The relations between Azerbaijan and Israel are at an excellent level and traditionally extend far beyond diplomacy and trade. The history of the Jews in Azerbaijan goes back to the days of antiquity, presumably to the times of Assyrian kings in the seventh century BCE. Therefore, it becomes relevant to claim that the Jewish Diaspora in Azerbaijan is among the first in the world. Initially, due to settling in the mountainous regions of Azerbaijan, Jewish groups were named Mountain Jews, nowadays in the Quba region of Azerbaijan. There is a place called Red Town or Qirmizi Qesebe, which is the largest Mountain Jewish settlement in the former Soviet Union and the only Jewish settlement outside of Israel and the United States.

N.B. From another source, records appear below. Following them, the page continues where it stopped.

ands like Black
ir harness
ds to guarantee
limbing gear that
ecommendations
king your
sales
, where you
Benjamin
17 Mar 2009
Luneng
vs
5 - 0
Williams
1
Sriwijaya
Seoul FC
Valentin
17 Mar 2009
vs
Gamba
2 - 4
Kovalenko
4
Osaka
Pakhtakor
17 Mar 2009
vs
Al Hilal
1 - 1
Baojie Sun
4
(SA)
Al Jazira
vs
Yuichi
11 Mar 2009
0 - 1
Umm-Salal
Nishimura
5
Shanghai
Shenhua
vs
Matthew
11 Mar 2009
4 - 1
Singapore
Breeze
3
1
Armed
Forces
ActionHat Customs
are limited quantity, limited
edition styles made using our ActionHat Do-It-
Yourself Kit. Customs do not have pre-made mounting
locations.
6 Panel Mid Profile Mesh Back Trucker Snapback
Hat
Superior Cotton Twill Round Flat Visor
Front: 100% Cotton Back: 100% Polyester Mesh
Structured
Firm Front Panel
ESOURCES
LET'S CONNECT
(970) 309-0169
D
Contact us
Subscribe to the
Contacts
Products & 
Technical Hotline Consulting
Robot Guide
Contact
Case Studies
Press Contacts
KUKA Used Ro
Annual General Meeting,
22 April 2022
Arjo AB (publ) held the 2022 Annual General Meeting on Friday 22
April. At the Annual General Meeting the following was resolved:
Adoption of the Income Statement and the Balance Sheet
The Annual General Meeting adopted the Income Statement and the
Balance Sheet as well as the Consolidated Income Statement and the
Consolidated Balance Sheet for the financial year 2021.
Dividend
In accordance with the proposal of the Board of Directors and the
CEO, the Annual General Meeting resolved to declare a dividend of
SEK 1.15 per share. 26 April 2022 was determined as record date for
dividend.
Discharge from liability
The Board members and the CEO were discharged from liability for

Mountain Jews have managed to maintain their own culture and lifestyle across the centuries; and there are hundreds of well-known politicians, businessmen, scientists and other notable figures from that community now living and working in Russia, Israel, USA, Germany, the United Kingdom and Azerbaijan. Nevertheless, Mountain Jews in Israel actively support ties with Azerbaijan, celebrate its holidays and mourn its tragic days. For example, there is Mountain Jews Heritage Center called House of Azerbaijan and established in Acre that hosted a memorial event dedicated to Azerbaijanis, victims of genocide in Khojaly in 1992.
Jewish politicians have actively participated in the political and social life of the Azerbaijani Democratic Republic (ADR) which proclaimed its independence in 1918, including members of ADR’s Parliament Moisey Gukhman, Konstantin Lisgar, who became minister for food provisions, and Dr. Yevsei Gindes, who was minister of health. Also, hundreds of thousands of Jewish families found a shelter in Azerbaijan during WWII. Approximately 200,000 Jews who were evacuated from other Soviet republics with the aim to rescue them from the Holocaust settled in Azerbaijani SSR. All of these symbolize trust that turned into a respectful coexistence and collaboration between Muslims and Jews.

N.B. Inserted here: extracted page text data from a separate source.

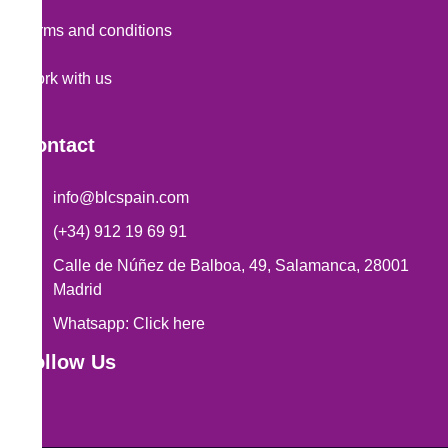
Terms and conditions
Work with us
Contact
info@blcspain.com
(+34) 912 19 69 91
Calle de Núñez de Balboa, 49, Salamanca, 28001
Madrid
Whatsapp: Click here
Follow Us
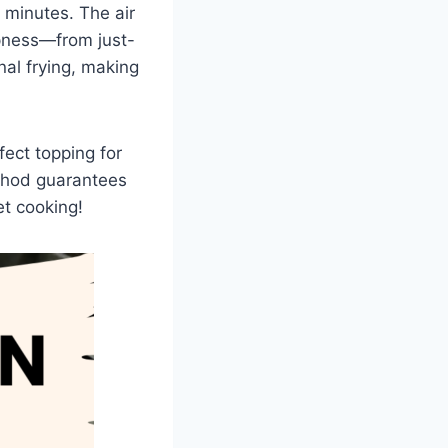
 minutes. The air
spness—from just-
onal frying, making
fect topping for
thod guarantees
et cooking!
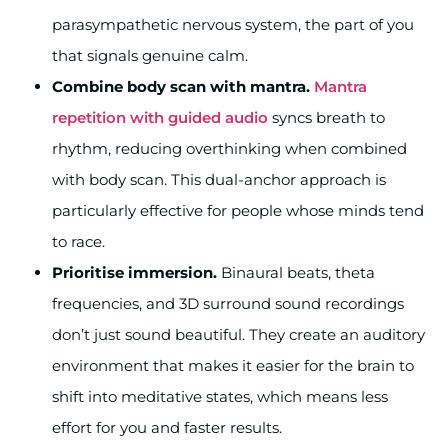
parasympathetic nervous system, the part of you
that signals genuine calm.
Combine body scan with mantra.
Mantra
repetition with guided audio
syncs breath to
rhythm, reducing overthinking when combined
with body scan. This dual-anchor approach is
particularly effective for people whose minds tend
to race.
Prioritise immersion.
Binaural beats, theta
frequencies, and 3D surround sound recordings
don’t just sound beautiful. They create an auditory
environment that makes it easier for the brain to
shift into meditative states, which means less
effort for you and faster results.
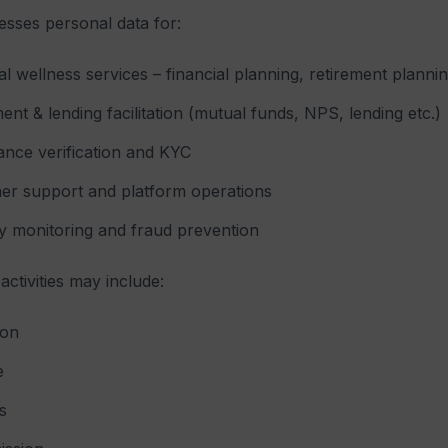
esses personal data for:
al wellness services – financial planning, retirement plan
ent & lending facilitation (mutual funds, NPS, lending etc.)
nce verification and KYC
er support and platform operations
y monitoring and fraud prevention
activities may include:
ion
e
s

Azerbaijanis are proud of their many Jewish fellow countrymen who brought fame and honor to their homeland. Among them was the Baku-born Jewish physicist Lev Landau, who was awarded the Nobel Prize in 1962 for his pioneering theories in condensed matter, especially liquid helium.
Another proud Azerbaijani with Jewish roots is the national hero of Azerbaijan Albert Agarunov, who died defending Azerbaijan’s territorial integrity from Armenian aggression after the collapse of the USSR in 1991. In 1992, when the Karabakh war started, he voluntarily went to the front line. Agarunov, who was appointed tank commander, fought in various directions in Nagorno-Karabakh and destroyed a lot of enemy manpower and equipment. Agarunov was buried at the Alley of Martyrs in Baku’s Highland Park. Azerbaijan honored the memory of its hero a by unveiling a monument created in his honor and installed in the street named after him.
Another reflection of peaceful and respectful Muslim-Jewish coexistence is that there has not been a single case of antisemitism registered in Azerbaijan, in contrast to many other states, including neighboring mono-ethnic Armenia. On the contrary, today, Azerbaijan with a Muslim majority is home to a Jewish community and eight synagogues. Recently, the Heydar Aliyev Foundation, which is based in the capital city of Baku, restored the centuries-old Jewish cemetery in the Mudji village of Ismailia. Also, the holy Torah was translated into the Azerbaijani language for the first time by the Institute of Oriental Studies of the Azerbaijan National Academy of Sciences.